I'm also fairly early in the conversion process but here are a few things I've learned:
Neighbors and the local government can be a problem - Check with your home owners association and city hall before bringing a big, yellow school bus home. Several bus owners on this forum have had to move their busses off their property because of zoning or HOA issues. I had to extend my driveway in order to legally park my shuttle bus at home.
Insurance can be difficult to find - Most conventional carriers (allstate, progressive, gieco, etc.) won't insure a bus conversion at all. GMAC is the go-to insurance company for bus conversions but they'll usually only give you liability coverage. GMAC liability-only insurance for my E-450 based shuttle bus is $230/6 months. Full coverage wasn't an option.

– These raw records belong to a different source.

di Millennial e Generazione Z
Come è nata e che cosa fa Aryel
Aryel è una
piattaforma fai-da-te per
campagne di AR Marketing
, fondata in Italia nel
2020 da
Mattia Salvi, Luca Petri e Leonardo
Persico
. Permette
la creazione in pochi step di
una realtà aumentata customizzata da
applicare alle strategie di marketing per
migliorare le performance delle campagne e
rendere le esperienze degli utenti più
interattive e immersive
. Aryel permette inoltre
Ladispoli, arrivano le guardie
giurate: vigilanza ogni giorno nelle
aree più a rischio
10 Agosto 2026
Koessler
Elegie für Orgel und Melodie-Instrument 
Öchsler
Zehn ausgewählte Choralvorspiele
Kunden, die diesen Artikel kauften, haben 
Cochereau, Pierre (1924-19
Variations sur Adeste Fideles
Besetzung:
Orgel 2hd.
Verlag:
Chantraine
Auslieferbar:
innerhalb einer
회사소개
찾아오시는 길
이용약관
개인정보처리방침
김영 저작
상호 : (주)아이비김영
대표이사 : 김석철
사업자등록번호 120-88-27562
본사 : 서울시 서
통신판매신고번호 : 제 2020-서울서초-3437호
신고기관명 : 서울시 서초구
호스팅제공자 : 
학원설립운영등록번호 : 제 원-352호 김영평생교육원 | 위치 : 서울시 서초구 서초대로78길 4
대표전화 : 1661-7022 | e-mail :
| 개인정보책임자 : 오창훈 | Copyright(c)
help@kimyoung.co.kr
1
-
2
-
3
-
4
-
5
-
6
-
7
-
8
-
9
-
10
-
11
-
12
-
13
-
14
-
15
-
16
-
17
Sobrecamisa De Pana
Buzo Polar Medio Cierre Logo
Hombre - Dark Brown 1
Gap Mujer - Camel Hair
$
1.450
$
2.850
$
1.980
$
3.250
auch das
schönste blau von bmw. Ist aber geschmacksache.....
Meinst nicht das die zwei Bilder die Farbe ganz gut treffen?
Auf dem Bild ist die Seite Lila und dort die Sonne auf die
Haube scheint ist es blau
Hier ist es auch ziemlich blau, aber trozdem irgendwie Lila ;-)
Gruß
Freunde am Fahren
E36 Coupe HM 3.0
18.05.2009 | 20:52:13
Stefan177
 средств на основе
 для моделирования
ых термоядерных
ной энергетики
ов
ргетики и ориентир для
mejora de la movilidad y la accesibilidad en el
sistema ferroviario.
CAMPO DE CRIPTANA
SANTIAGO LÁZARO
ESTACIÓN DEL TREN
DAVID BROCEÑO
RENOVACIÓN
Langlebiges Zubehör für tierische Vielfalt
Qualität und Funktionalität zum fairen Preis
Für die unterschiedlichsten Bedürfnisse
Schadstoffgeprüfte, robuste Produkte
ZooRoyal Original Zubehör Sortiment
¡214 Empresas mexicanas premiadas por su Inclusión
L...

Repairs are expensive - These are heavy duty vehicles and parts can be expensive and difficult to find. Most schoolies and shuttle busses that come on the market are being sold because they have exceeded some arbitrary service life (either in years or miles driven) or because they are in need of lots of repairs. However, if you shop carefully you can find good, low-to-medium mileage vehicles but budget for repairs. Diesels, in particular take A LOT of oil, coolant and trans fluid; often triple what a passenger car takes, and the vehicle you get will likely need a good going over right away. The cost of 6 big tires and a brake job will make your eyes pop. If you can do the repairs and maintenance yourself the cost goes way down but the price is still considerable.

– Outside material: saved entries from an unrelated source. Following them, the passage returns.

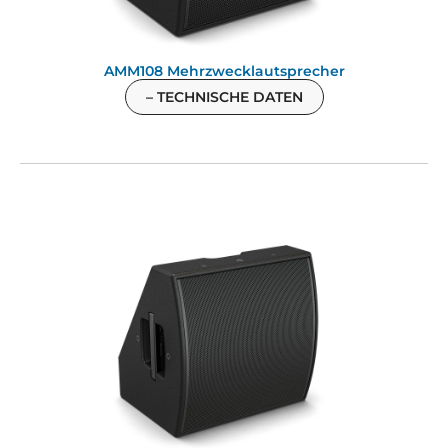
AMM108 Mehrzwecklautsprecher
– TECHNISCHE DATEN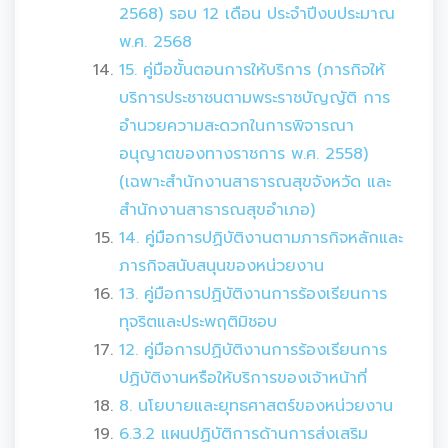
2568) รอบ 12 เดือน ประจำปีงบประมาณ
พ.ศ. 2568
15. คู่มือขั้นตอนการให้บริการ (ภารกิจให้
บริการประชาชนตามพระราชบัญญัติ การ
อำนวยความสะดวกในการพิจารณา
อนุญาตของทางราชการ พ.ศ. 2558)
(เฉพาะสำนักงานสาธารณสุขจังหวัด และ
สำนักงานสาธารณสุขอำเภอ)
14. คู่มือการปฏิบัติงานตามภารกิจหลักและ
ภารกิจสนับสนุนของหน่วยงาน
13. คู่มือการปฏิบัติงานการร้องเรียนการ
ทุจริตและประพฤติมิชอบ
12. คู่มือการปฏิบัติงานการร้องเรียนการ
ปฏิบัติงานหรือให้บริการของเจ้าหน้าที่
8. นโยบายและยุทธศาสตร์ของหน่วยงาน
6.3.2 แผนปฏิบัติการด้านการส่งเสริม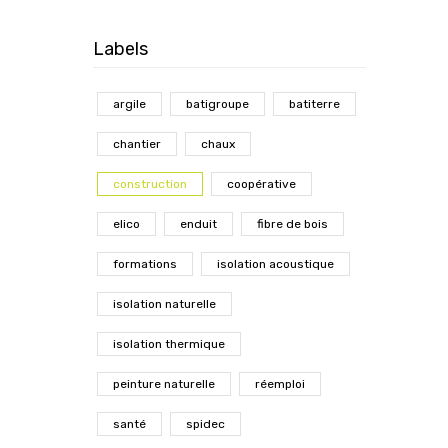
Labels
argile
batigroupe
batiterre
chantier
chaux
construction
coopérative
elico
enduit
fibre de bois
formations
isolation acoustique
isolation naturelle
isolation thermique
peinture naturelle
réemploi
santé
spidec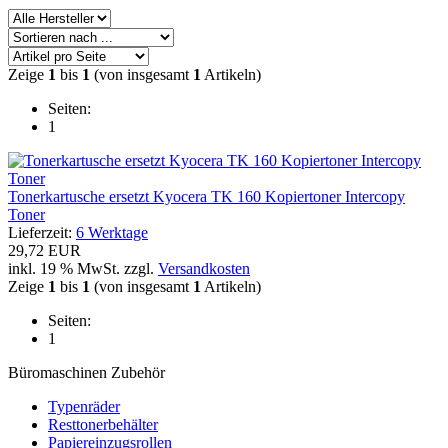
Zeige
1
bis
1
(von insgesamt
1
Artikeln)
Seiten:
1
Tonerkartusche ersetzt Kyocera TK 160 Kopiertoner Intercopy
Toner
Lieferzeit:
6 Werktage
29,72 EUR
inkl. 19 % MwSt. zzgl.
Versandkosten
Zeige
1
bis
1
(von insgesamt
1
Artikeln)
Seiten:
1
Büromaschinen Zubehör
Typenräder
Resttonerbehälter
Papiereinzugsrollen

Everything takes way longer than you imagine - Seems like everything I want to do requires three trips to the parts store or home center. Parts need to be ordered. Rain, snow and heat will slow you down. Family stuff intrudes. Motivation comes and goes. Make your best estimate then double it.
Everything is more expensive than you planned - It's fairly easy to estimate the big stuff, but the little stuff (fasteners, adhesive, insulation, lumber) really adds up. I say again, make your best estimate then double it.

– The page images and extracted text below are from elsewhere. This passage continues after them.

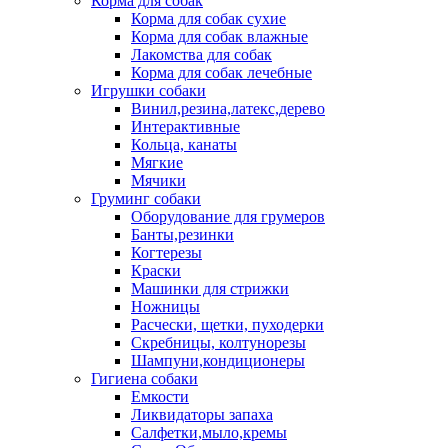
Корма для собак
Корма для собак сухие
Корма для собак влажные
Лакомства для собак
Корма для собак лечебные
Игрушки собаки
Винил,резина,латекс,дерево
Интерактивные
Кольца, канаты
Мягкие
Мячики
Груминг собаки
Оборудование для грумеров
Банты,резинки
Когтерезы
Краски
Машинки для стрижки
Ножницы
Расчески, щетки, пуходерки
Скребницы, колтунорезы
Шампуни,кондиционеры
Гигиена собаки
Емкости
Ликвидаторы запаха
Салфетки,мыло,кремы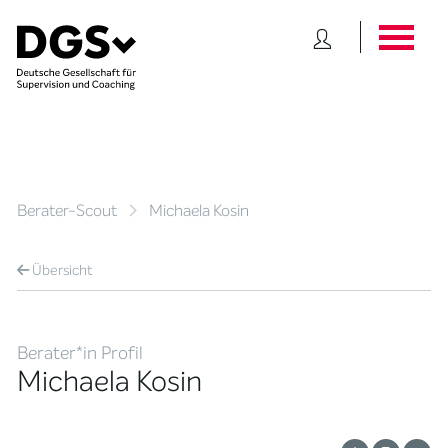
Berater-Scout
Michaela Kosin
Übersicht
Berater*in Profil
Michaela Kosin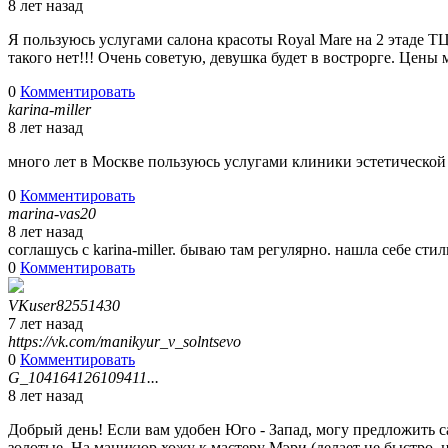
8 лет назад
Я пользуюсь услугами салона
красоты Royal Mare на 2 этаде Т
такого нет!!! Очень советую, девушка будет в вострорге. Цены 
0
Комментировать
karina-miller
8 лет назад
много лет в Москве пользуюсь услугами клиники эстетической
0
Комментировать
marina-vas20
8 лет назад
соглашусь с karina-miller. бываю там регулярно. нашла себе стил
0
Комментировать
VKuser82551430
7 лет назад
https://vk.com/manikyur_v_solntsevo
0
Комментировать
G_104164126109411...
8 лет назад
Добрый день! Если вам удобен Юго - Запад, могу предложить 
золотые. На маникюр хожу к мастеру Мэри (делает не быстро, н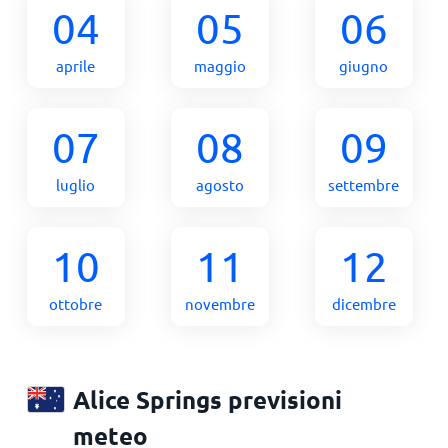
04
05
06
aprile
maggio
giugno
07
08
09
luglio
agosto
settembre
10
11
12
ottobre
novembre
dicembre
Alice Springs previsioni
meteo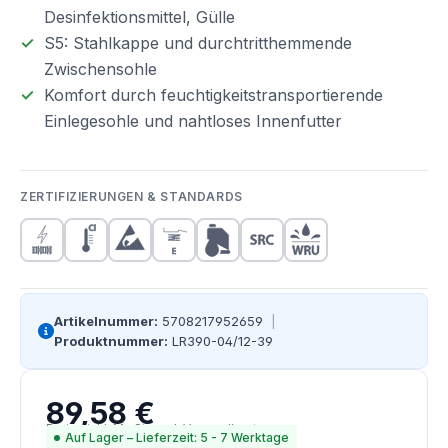
Desinfektionsmittel, Gülle
S5: Stahlkappe und durchtritthemmende
Zwischensohle
Komfort durch feuchtigkeitstransportierende
Einlegesohle und nahtloses Innenfutter
ZERTIFIZIERUNGEN & STANDARDS
Artikelnummer:
5708217952659
|
Produktnummer:
LR390-04/12-39
89,58 €
Regulärer Preis:
Preise inkl. MwSt. zzgl. Versandkosten
Auf Lager – Lieferzeit: 5 - 7 Werktage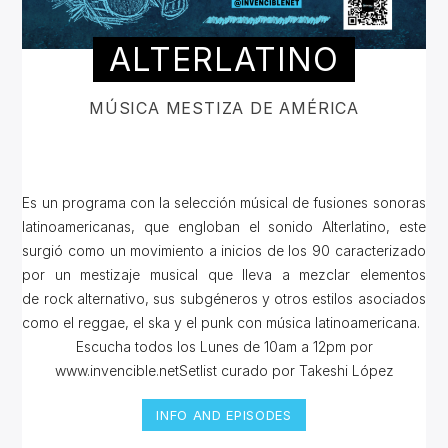
ALTERLATINO
MÚSICA MESTIZA DE AMÉRICA
Es un programa con la selección músical de fusiones sonoras
latinoamericanas, que engloban el sonido Alterlatino, este
surgió como un movimiento a inicios de los 90 caracterizado
por un mestizaje musical que lleva a mezclar elementos
de rock alternativo, sus subgéneros y otros estilos asociados
como el reggae, el ska y el punk con música latinoamericana.
Escucha todos los Lunes de 10am a 12pm por
www.invencible.netSetlist curado por Takeshi López
INFO AND EPISODES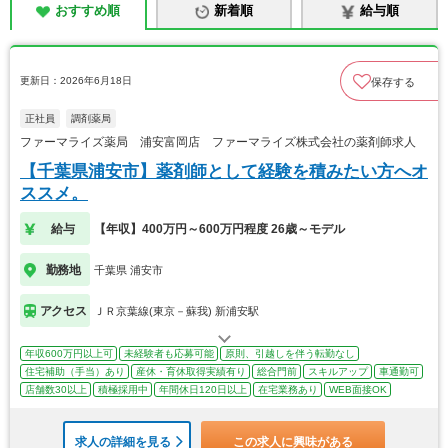
おすすめ順
新着順
給与順
更新日：2026年6月18日
保存する
正社員
調剤薬局
ファーマライズ薬局 浦安富岡店 ファーマライズ株式会社の薬剤師求人
【千葉県浦安市】薬剤師として経験を積みたい方へオ
ススメ。
給与
【年収】400万円～600万円程度 26歳～モデル
勤務地
千葉県 浦安市
アクセス
ＪＲ京葉線(東京－蘇我) 新浦安駅
年収600万円以上可
未経験者も応募可能
原則、引越しを伴う転勤なし
住宅補助（手当）あり
産休・育休取得実績有り
総合門前
スキルアップ
車通勤可
店舗数30以上
積極採用中
年間休日120日以上
在宅業務あり
WEB面接OK
求人の詳細を見る
この求人に興味がある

Towing can be a problem - Big vehicles need big tow trucks. AAA and Good Sam both have RV towing programs that are generally well rated. If you're going to be traveling a lot, calling an 800 number is way easier than trying to find the nearest tow truck out in BFE.
With all that said, if you step into the schoolie world with your eyes open it can be very rewarding. You're taking the proverbial sows ear and making it into a silk purse. That, to me, is very attractive. You'll also never have the feeling there's nothing to do.